Il était bien connu des services de police, fiché "S", et avait déjà été condamné dans un dossier de filière de recrutement djihadiste. Pourtant, l'assassin de Jean-Baptiste Salvaing et Jessica Schneider, un couple de fonctionnaires de police, a échappé à plusieurs reprises à la surveillance des services de renseignements français.

Une sortie de prison classique. Il faut dire que Larossi Abballa, abattu lundi soir lors de l'assaut du Raid au domicile des victimes, avait parfaitement dissimulé ses ambitions funestes. Quand il sort de prison en 2013, le jeune homme alors âgé de 22 ans sait qu'il faut suivre les obligations fixées par la justice pour ne pas se faire repérer. Pendant deux ans, il se rend à tous les rendez-vous fixés par la justice avec ses conseillers de probation, soit jusqu'à fin 2015. "Aucun incident n'a été relevé" pendant cette période, a noté le procureur de la République de Paris, François Molins, lors d'une conférence de presse mardi après-midi.

"Dr Food" et "un discours lisse". Auprès des services pénitentiaires d'insertion et de probation, il justifie d'un domicile et d'un travail. Il monte même sa propre petite entreprise de livraison de sandwichs, "Dr. Food", aux Mureaux, début 2016. Devant ses conseillers, il adopte un "discours lisse" sur sa "pratique assidue" de la religion. A sa sortie de prison, Larossi Abballa est placé sous surveillance, mais les écoutes administratives ne révèlent rien de compromettant.

D'après son ancienne petite amie, ce dernier savait parfaitement qu'il était surveillé. "Il m'avait dit qu'il était sur écoute par rapport à son ancienne condamnation et qu'il avait une fiche 'S'. Ça le faisait rire", a-t-elle témoigné auprès de France Info.

Des écoutes, en vain. Il y a quelques mois, le jeune homme originaire de Mantes-la-Jolie refait surface dans les radars des services antiterroristes. Larossi Abballa apparaît cette fois dans un dossier de filière de départs pour la Syrie. Depuis février dernier, il était donc écouté dans ses conversations téléphoniques. Mais là encore, rien n'a permis "à ce jour de déceler le moindre élément" sur "la préparation et un passage à l'acte violent", selon le procureur de la République de Paris, François Molins. Autrement dit, rien qui ne permette de l'interpeller à nouveau. 

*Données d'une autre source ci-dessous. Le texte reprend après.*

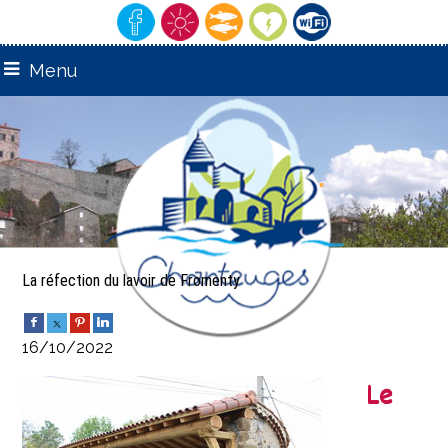
Menu
remarquable"
"Village
La réfection du lavoir de Fromenty
16/10/2022
Le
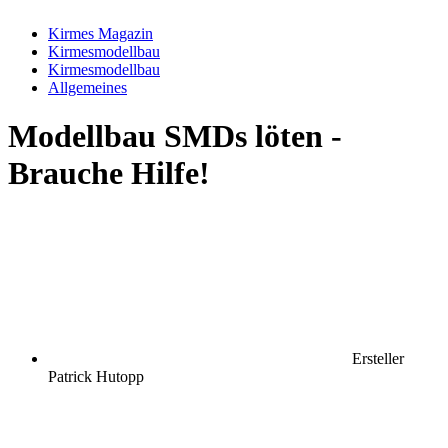
Kirmes Magazin
Kirmesmodellbau
Kirmesmodellbau
Allgemeines
Modellbau
SMDs löten -
Brauche Hilfe!
Ersteller
Patrick Hutopp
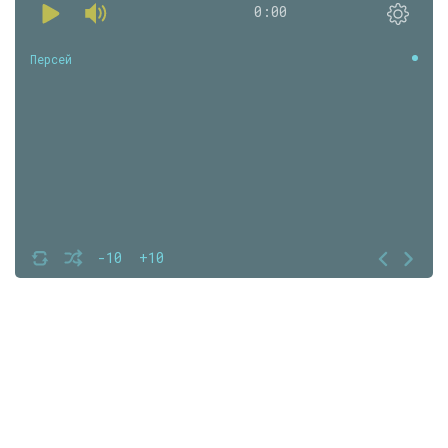
0:00
Персей
-10
+10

"Partir à la chasse aux mécréants". Mais le 13 juin, vers 20 heures, Larossi Abballa tue à l'arme blanche le commandant de police, devant chez lui, puis son épouse, elle aussi fonctionnaire du ministère de l'Intérieur. Seul leur petit garçon réchappe à la mort. Un acte terroriste revendiqué par l'Etat islamique, auquel le jeune homme dira avoir prêté allégeance trois semaines auparavant.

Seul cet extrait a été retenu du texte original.